Armenia and Azerbaijan benefit from expected easing in regional foreign policy risks, while Kazakhstan and Uzbekistan enjoy above-expected growth in activity.

Report informs referring to the biggest banking group in the Netherlands, ING Group, that CIS-4 economies remain resilient amid global headwinds.

The peace declaration with Azerbaijan could become a major positive for sentiment, but its economic impact depends on implementation.

"Azerbaijan"s economy is under pressure in 2025, with GDP dropping by 2.3% in July after showing a modest 1.5% YoY increase between January and June, as momentum weakens after a strong 2024 despite a supportive fiscal and credit stance," reads the update. "The budget surplus narrowed to 2.6% of GDP, while retail lending remains high. The central bank cut its policy rate to 7.00% in July and maintained it in September, focusing recent communication on FX market flows.

The manat remains pegged at 1.70/USD and is expected to hold throughout 2025. Moody"s upgraded Azerbaijan to investment grade in July, citing improved buffers and normalised Armenian relations. However, the shrinking trade surplus ($1.8bn vs $5.5bn in 2024) is a key risk if oil prices remain weak."

"Armenia"s economy is normalising after the 2023-24 surge, with first half 2025 GDP growth at 5.6% year-on-year. However, growth is gradually decelerating despite robust lending and a widening fiscal deficit (4.0% of GDP as of mid-2025), highlighting underlying fragility. The central bank has held the policy rate at 6.75% since February as CPI remains above the 3% target and is trending higher, even with a strong dram," ING Group added.

"Kazakhstan"s economy is outperforming, with GDP growth accelerating to 6.2% YoY in the first half of 2025, led by construction and domestic trade. However, inflation is rising sharply, reaching 12.2% YoY in August from 8.6% at the end of 2024. The central bank kept the base rate at 16.5% in August but signalled a higher likelihood of a rate hike due to persistent demand-driven pressures, recent tenge weakness, higher tariffs, and a planned VAT hike in 2026. Fiscal consolidation credibility remains a key watch factor.
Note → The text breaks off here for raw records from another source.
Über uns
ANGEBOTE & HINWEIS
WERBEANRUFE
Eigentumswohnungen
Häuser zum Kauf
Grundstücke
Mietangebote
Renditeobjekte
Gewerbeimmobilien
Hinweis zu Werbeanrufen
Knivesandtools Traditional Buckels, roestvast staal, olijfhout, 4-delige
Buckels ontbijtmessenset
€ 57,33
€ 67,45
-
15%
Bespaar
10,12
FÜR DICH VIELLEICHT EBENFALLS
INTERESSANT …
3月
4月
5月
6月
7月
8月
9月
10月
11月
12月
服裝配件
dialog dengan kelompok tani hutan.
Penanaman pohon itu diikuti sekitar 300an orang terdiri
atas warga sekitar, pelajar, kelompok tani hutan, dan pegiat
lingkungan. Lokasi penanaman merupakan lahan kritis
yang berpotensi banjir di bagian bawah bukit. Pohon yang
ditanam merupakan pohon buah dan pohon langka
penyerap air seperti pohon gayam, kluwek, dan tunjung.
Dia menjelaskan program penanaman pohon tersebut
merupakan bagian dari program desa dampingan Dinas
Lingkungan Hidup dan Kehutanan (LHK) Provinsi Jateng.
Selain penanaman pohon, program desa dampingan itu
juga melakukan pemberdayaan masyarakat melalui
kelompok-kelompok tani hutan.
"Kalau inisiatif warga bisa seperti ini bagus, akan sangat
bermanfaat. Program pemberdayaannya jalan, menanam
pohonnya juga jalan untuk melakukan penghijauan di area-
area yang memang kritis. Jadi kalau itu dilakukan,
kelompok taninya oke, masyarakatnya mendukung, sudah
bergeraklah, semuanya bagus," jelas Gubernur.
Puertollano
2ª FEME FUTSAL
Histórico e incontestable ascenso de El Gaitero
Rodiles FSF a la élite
The tenge has stabilised after summer weakness, with expected government FX sales in September providing near-term support. Still, a widening current account deficit ($2.8bn in the second quarter) and increased net capital outflows pose medium-term risks."

"Uzbekistan remains the region"s growth leader, with GDP growth rising to 7.5% YoY in the second quarter, driven by robust domestic demand and strong exports. However, it is uncertain if this momentum will persist in the second half of the year. Inflation stayed elevated at 8.8% YoY in August but appears manageable for now, helped by recent gold-driven appreciation of the soum and ongoing fiscal consolidation efforts," reads the update.